Pubblicato il 16 Giugno 2009 8:55 | Ultimo aggiornamento: 16 Giugno 2009 9:32

Si preannuncia incandescente la giornata a Teheran, già teatro ieri di una oceanica manifestazione contro i risultati elettorali, sfociata in violente proteste. I sostenitori di Mahmoud Ahmadinejad hanno deciso di convocare una manifestazione di sostegno al presidente rieletto esattamente dove l’opposizione ha organizzato una nuova marcia di protesta per la sconfitta di Mir Hossein Moussavi, marcia prevista per due ore più tardi. Lo ha reso noto l’agenzia di stampa ufficiale Irna.
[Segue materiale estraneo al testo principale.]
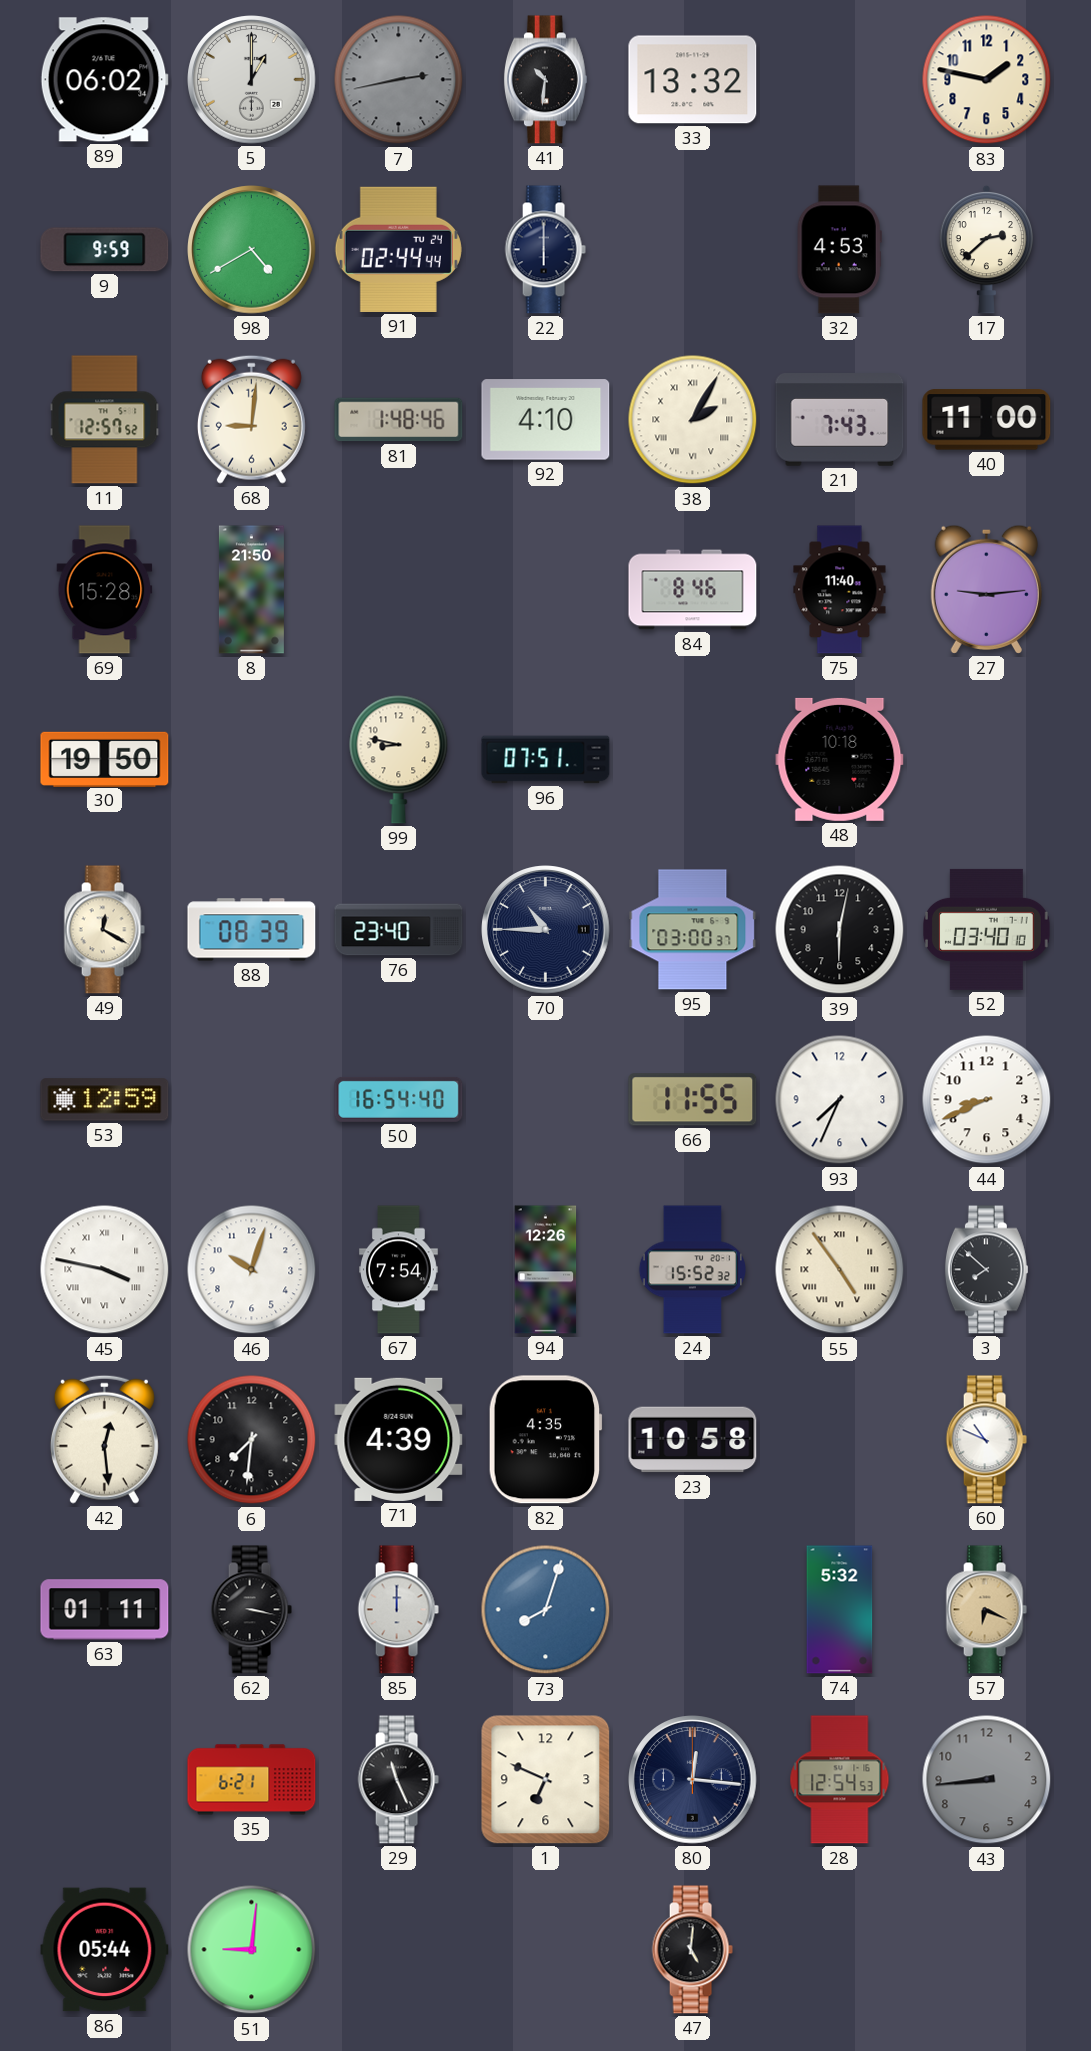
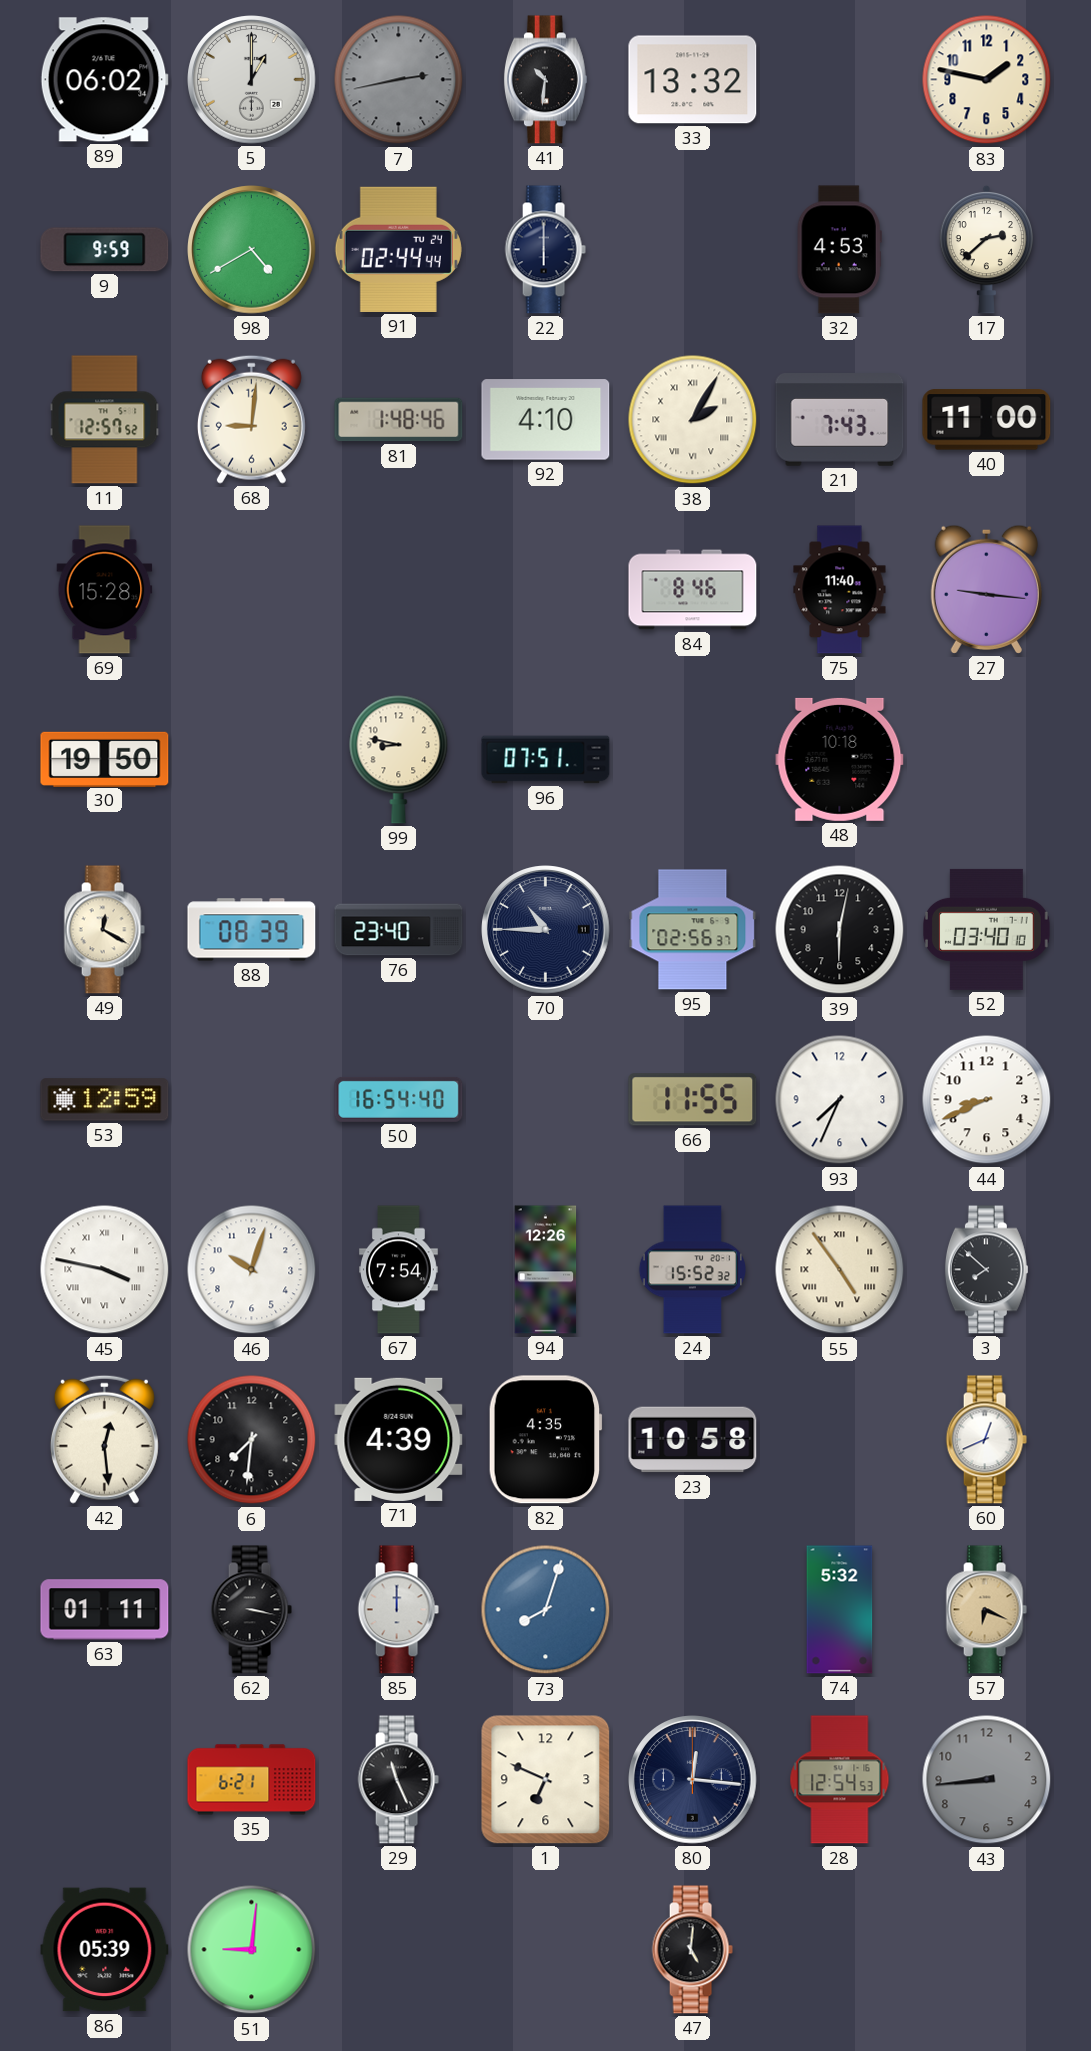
8: 21:50 -> none
27: 9:14 -> 9:16
95: 03:00 -> 02:56
60: 10:49 -> 12:41
86: 05:44 -> 05:39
Moussavi, che ha fatto sapere che oggi non parteciperà a nessun evento pubblico, ha però rivolto una appello alla calma, chiedendo ai suoi sostenitori -si legge nel sito web della sua campagna elettorale- di «non cadere nella trappola dei tumulti di strada».
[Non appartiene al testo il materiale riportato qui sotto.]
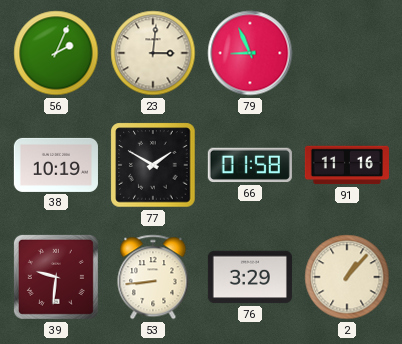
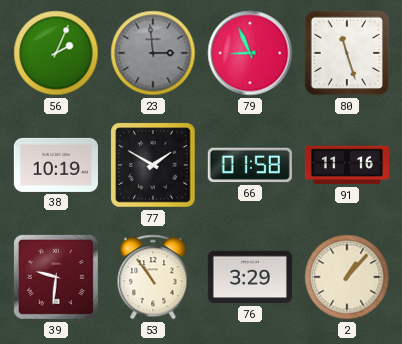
23: 3:01 -> 2:59
23 dial: cream -> grey
80: none -> 11:27
53: 8:44 -> 10:54
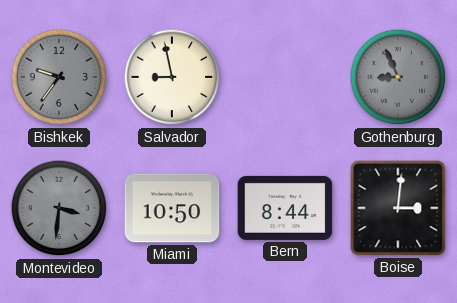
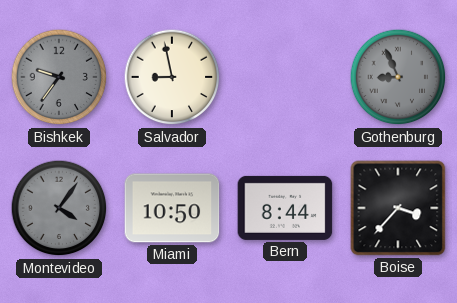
Montevideo: 3:31 -> 4:06
Boise: 3:01 -> 3:37
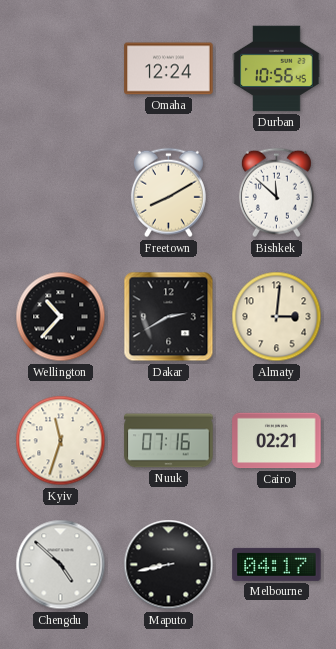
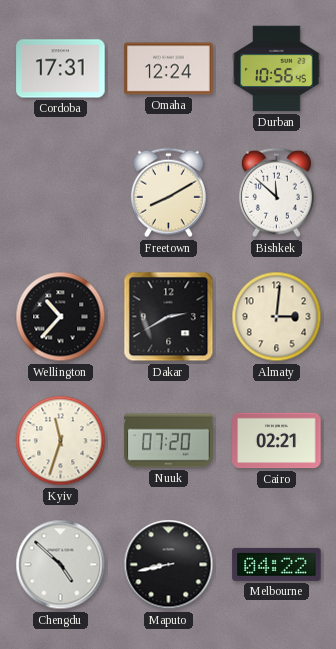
Cordoba: none -> 17:31
Nuuk: 07:16 -> 07:20
Melbourne: 04:17 -> 04:22
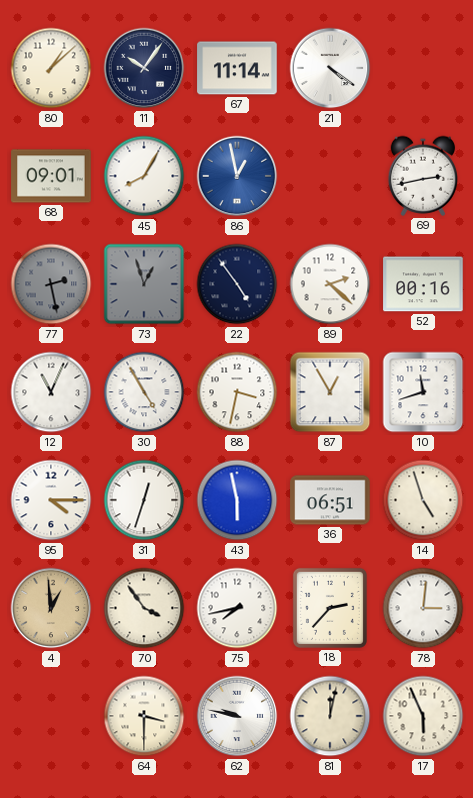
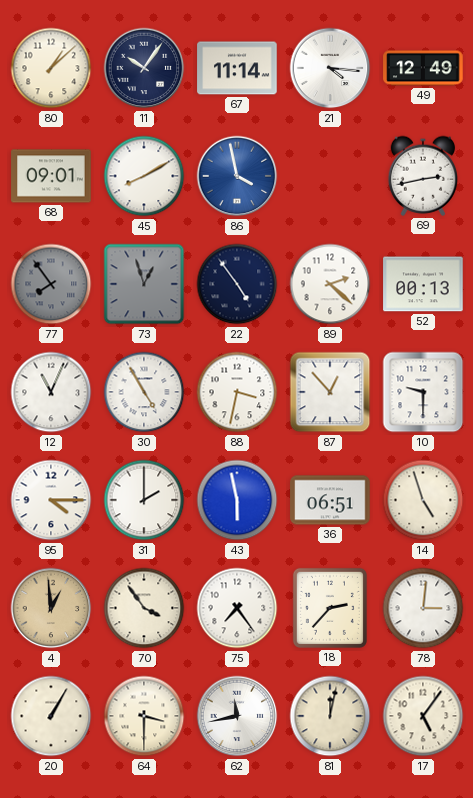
21: 4:21 -> 4:16
49: none -> 12:49
45: 8:05 -> 8:10
86: 12:58 -> 3:58
77: 2:28 -> 7:54
52: 00:16 -> 00:13
87: 12:55 -> 12:53
10: 11:42 -> 9:30
31: 12:33 -> 2:00
75: 7:43 -> 7:24
20: none -> 1:05
62: 9:47 -> 11:43
17: 5:56 -> 5:06
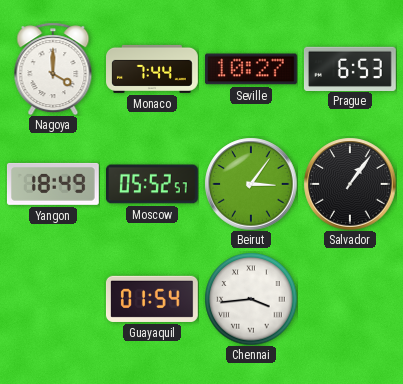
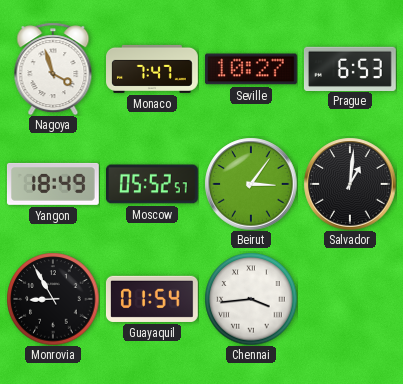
Nagoya: 4:00 -> 3:57
Monaco: 7:44 -> 7:47
Salvador: 1:06 -> 1:01
Monrovia: none -> 8:55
Intanto si stringe la morsa del regime attorno all’oppposizione riformista in Iran. Due noti esponenti riformisti – Saeed Hajjarian e Mohammad Ali Abtahi, considerati molto vicini all’ex presidente Mohammad Khatami- sono stati arrestati. I due, hanno reso noto i loro collaboratori, sono stati portati via dalle loro abitazioni prima dell’alba.

Altre autorità politiche però stigmatizzano l’operato delle forze dell’ordine. Il presidente del Parlamento iraniano, Ali Larijani, ha attaccato il ministro dell’Interno per le violenze sui civili e gli studenti universitari, durante l’oceanica manifestazione svoltasi a Teheran contro i risultati elettorali. Lo ha riferito l’agenzia di stampa Irna.  «Che cosa significa attaccare gli studenti nel mezzo della notte, nei loro dormitori, e i complessi residenziali dei civili», si è chiesto Larijani dinanzi al Parlamento. «Il ministro dell’Interno è responsabile dell’accaduto e dovrà risponderne».